An aerial photograph shows traffic on the southern portion of the 18-Mile Stretch, a facet of U.S. Highway 1 that connects South Florida with the Florida Keys in Key Largo, Florida, September 28, 2011. (REUTERS/Andy Newman/Florida Keys News Bureau/Handout)
Canadians technically now need an international driving permit to get behind the wheel in Florida, but police assure they won't be going after snowbirds from north of the border.
Legislators in the Sunshine State passed a law that requires non-U.S. motorists to have an international permit in addition to their regular driver's licence as of Jan. 1, said Ian Jack, spokesman for the Canadian Automobile Association (CAA).
The Florida Department of Highway Safety said it will ask lawmakers to clarify the rules to allow drivers with English-language licences to operate a vehicle in the state without the permit.

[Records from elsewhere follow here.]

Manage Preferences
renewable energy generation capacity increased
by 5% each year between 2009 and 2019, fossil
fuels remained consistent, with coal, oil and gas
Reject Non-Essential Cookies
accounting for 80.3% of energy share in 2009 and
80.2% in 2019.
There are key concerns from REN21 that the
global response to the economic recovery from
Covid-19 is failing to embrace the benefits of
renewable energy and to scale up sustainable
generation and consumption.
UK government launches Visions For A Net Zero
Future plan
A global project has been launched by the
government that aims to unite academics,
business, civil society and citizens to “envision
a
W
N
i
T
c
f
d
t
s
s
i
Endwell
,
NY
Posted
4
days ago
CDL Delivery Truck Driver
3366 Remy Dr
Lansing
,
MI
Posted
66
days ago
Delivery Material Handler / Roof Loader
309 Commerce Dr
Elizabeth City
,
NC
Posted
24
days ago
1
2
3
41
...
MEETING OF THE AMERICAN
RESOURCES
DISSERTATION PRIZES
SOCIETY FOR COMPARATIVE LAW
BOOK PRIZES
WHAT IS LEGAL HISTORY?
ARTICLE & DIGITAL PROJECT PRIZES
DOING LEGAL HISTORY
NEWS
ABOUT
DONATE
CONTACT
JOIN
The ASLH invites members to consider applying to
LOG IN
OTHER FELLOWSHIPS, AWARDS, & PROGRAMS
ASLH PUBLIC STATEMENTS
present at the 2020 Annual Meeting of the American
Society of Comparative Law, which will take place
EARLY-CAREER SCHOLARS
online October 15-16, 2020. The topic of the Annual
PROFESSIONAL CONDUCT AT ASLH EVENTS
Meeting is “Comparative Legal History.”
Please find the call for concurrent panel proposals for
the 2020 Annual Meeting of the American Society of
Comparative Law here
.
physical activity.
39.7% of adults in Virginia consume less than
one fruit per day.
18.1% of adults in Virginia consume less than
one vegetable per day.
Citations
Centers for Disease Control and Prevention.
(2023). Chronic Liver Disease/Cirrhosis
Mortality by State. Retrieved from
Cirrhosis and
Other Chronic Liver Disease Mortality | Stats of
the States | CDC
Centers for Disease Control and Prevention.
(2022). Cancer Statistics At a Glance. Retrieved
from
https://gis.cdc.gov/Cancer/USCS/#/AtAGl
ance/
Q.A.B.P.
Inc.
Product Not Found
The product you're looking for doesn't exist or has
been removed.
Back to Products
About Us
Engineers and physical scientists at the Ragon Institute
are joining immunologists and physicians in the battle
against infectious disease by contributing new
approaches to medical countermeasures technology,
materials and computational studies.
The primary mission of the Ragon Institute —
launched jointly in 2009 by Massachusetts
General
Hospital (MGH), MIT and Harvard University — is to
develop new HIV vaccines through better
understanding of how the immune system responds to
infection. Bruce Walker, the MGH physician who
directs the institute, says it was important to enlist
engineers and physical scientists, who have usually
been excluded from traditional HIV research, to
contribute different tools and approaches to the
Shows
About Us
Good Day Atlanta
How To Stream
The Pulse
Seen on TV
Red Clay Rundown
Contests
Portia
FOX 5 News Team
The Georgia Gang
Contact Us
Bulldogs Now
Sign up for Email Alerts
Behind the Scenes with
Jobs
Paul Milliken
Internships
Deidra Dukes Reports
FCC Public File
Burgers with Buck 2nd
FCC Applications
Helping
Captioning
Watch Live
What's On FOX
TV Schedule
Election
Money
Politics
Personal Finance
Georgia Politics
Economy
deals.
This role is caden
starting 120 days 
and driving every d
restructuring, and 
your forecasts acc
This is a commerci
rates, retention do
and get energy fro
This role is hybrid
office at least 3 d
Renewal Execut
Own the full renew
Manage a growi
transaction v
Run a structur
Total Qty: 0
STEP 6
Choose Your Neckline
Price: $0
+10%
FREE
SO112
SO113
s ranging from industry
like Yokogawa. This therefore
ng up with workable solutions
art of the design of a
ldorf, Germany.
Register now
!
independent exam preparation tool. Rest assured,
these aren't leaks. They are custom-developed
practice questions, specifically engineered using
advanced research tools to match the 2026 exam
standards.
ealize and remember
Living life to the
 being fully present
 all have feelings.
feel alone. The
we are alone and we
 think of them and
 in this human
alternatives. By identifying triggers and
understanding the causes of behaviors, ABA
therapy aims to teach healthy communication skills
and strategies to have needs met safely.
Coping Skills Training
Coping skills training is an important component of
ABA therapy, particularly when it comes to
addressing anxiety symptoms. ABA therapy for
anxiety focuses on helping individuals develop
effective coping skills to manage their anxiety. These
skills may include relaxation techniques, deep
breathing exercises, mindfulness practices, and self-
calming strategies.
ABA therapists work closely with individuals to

"The intent of the change in Florida law regarding the International Driving Permit was to aid law enforcement in Florida when interacting with drivers holding a licence in a foreign language," Kirsten Olsen-Doolan, spokeswoman with the Florida Department of Highway Safety and Motor Vehicles, said in a statement.
Unfortunately it will likely take until the summer to close the loophole, as the next legislative session isn't until March. So, until then, the permit will technically, by law, be required for the Canadian spring breakers and snowbirds who head south over the winter months.